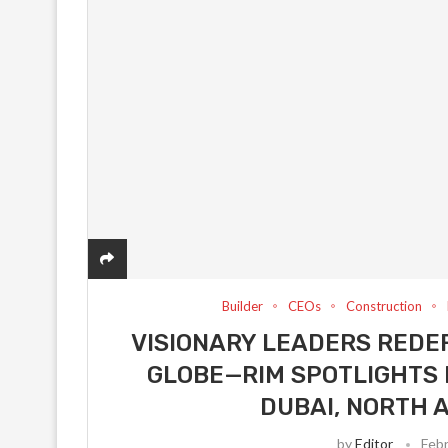
Builder
CEOs
Construction
VISIONARY LEADERS REDEF
GLOBE—RIM SPOTLIGHTS 
DUBAI, NORTH 
by
Editor
Febr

- - - -

__PROBLEM TO SOLVE__: Please write out, exactly as they appear, the lines from the line containing "VISIONARY LEADERS REDEF" through the last line of the records above, both included.

__ANSWER TO THE PROBLEM__:
VISIONARY LEADERS REDEF
GLOBE—RIM SPOTLIGHTS 
DUBAI, NORTH 
by
Editor
Febr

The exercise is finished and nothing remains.